‘Friends’ TV Show’s New Generation Of Diehard Fans, And What This Means For Seinfeld


Friends fans: if you don’t want to feel old, then feel free to look away right now.

Last month, September, 2015, marked 21 years since Friends debuted on NBC.

[Ouch, that one hurt, I know. I was an original Friends viewer, too.]

Friends was such an instant success that it accumulated fans exponentially, with many people who were die-hard Friends fans at the beginning still claiming a love for the hit TV show even today. For those people, the fact that some people didn’t like the show and chose to not watch it borders on the ridiculous.

Friends brought with it its own fashion trends: most notably the Rachel haircut, but even other clothing and style choices made by the six main stars of the show, often swept their way around the globe shortly after being shown on TV.

Even Courteney Cox as Monica made fashion trends with her various sweater choices throughout the ten seasons of Friends, particularly the first few years.

But while most current Friends fans are those of us who delighted in watching our favorite characters and storylines unfold week by week and talking about it at school and work the following day, it seems that Friends is acquiring a new generation of diehard fans.

The New York Times reported that it is now New York teenagers that are most identifying with the show, and are adapting Friends‘ trademark vernacular to everyday usage.

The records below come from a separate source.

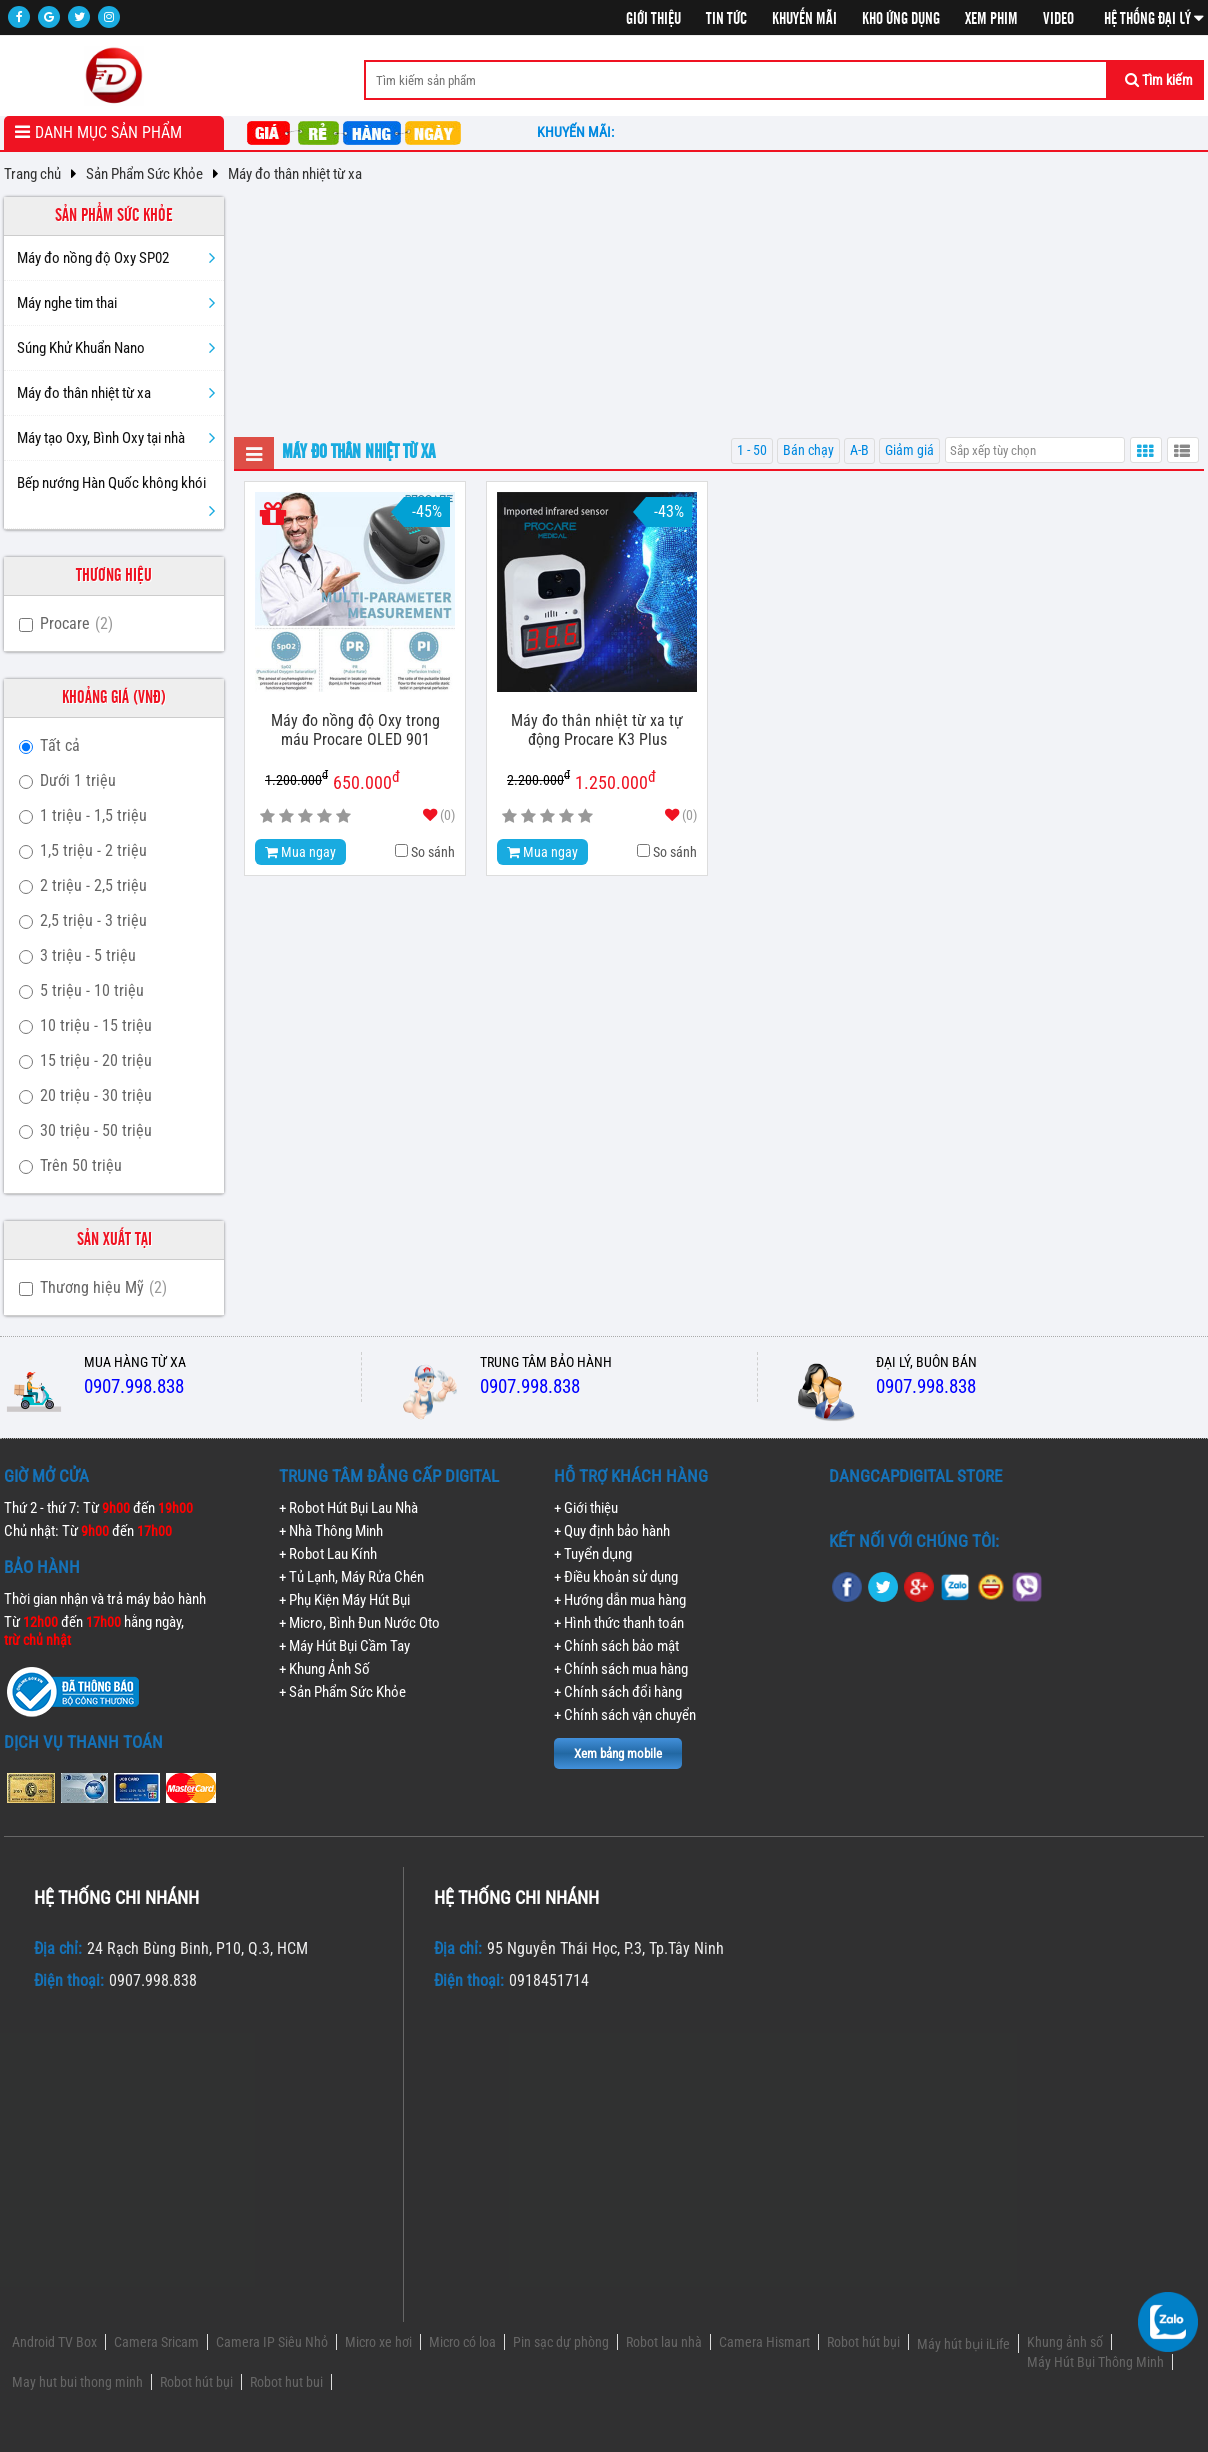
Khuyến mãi (804, 19)
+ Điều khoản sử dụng (616, 1577)
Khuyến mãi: (578, 132)
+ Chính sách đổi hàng (618, 1692)
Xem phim (991, 19)
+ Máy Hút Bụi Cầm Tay (344, 1646)
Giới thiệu (653, 19)
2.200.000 (538, 778)
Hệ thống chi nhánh (116, 1897)
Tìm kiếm (1159, 80)
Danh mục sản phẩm (108, 132)
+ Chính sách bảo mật (616, 1646)
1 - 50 (752, 450)
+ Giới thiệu (586, 1508)
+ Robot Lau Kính (328, 1554)
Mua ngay (300, 852)
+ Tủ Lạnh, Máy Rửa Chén (351, 1577)
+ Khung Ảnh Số (324, 1669)
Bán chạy (808, 450)
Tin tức (726, 19)
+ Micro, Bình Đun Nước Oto (359, 1623)
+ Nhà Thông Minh (331, 1531)
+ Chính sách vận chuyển (625, 1715)
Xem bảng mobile (618, 1753)
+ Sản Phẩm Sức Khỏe (342, 1692)
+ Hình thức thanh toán (619, 1623)
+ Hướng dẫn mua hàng (620, 1600)
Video (1058, 19)
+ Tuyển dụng (593, 1554)
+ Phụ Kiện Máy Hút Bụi (344, 1600)
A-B (859, 450)
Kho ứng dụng (901, 19)
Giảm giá (909, 450)
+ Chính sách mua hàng (621, 1669)
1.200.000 (296, 778)
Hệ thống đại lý (1154, 19)
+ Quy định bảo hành (612, 1531)
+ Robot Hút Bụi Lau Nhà (348, 1508)
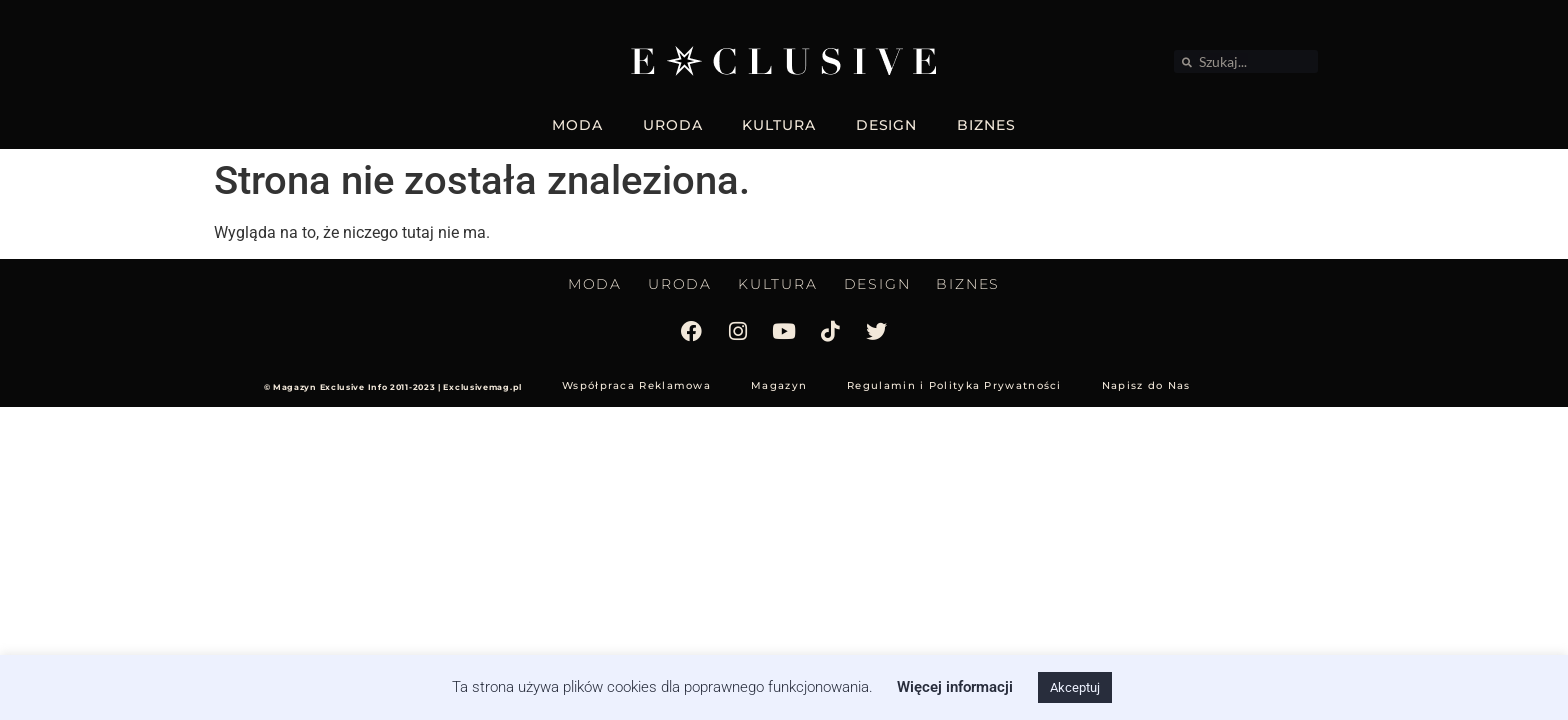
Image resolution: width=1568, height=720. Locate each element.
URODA (673, 125)
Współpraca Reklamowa (636, 385)
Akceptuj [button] (1075, 687)
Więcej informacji (955, 687)
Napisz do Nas (1146, 385)
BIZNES (986, 125)
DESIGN (886, 125)
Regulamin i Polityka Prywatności (954, 385)
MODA (577, 125)
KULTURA (778, 125)
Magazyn (779, 385)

“If you are somewhere between 13 and 20… and particularly if you live in New York, you may find yourself very much in the Friends zone.”

And it is the Friends vernacular that is most reeling in New York teenagers, the New York Times posits. The Chicago Tribune referred to an anthropological study undertaken at the University of Toronto back in 2005, where researcher Chris Roberts watched every episode of the first eight seasons of Friends and made a note of every time that one of the six main characters used an intensifier: words used to emphasise an adjective, such as “so,” “really,” and “very.”

A previous study of intensifiers in British English showed that the word “really” was used 30 percent of the time, with “so” being used 10 percent of the time, and “pretty” and “absolutely” being used approximately 3 percent of the time each.

But Chris Roberts’ study of the Friends vernacular showed a very different story. He observed that the word “so” was used 45 percent of the time, followed by “really” being used 25 percent of the time, with “very” being used 15 percent of the time. “Pretty” came in at 6 percent, with “totally” being used 2 percent of the time.

Chris Roberts’ professor, sociolinguist Sali Tagliamonte, likened the differing use of intensifiers throughout the Friends TV show to Rachel’s haircut itself.

“I think the movement is towards a new intensifier. Either the Friends actors pushed it, or maybe they just picked up on it in vernacular culture and used it. This is just speculation. If they can influence how everybody wore their hair, why not intensifiers?”

Back in the heyday of Friends, many Friends fans had to argue the same old Friends vs Seinfeld argument again and again, but it seems that Seinfeld has not had even a quarter of the longevity that Friends enjoyed, according to the New York Times.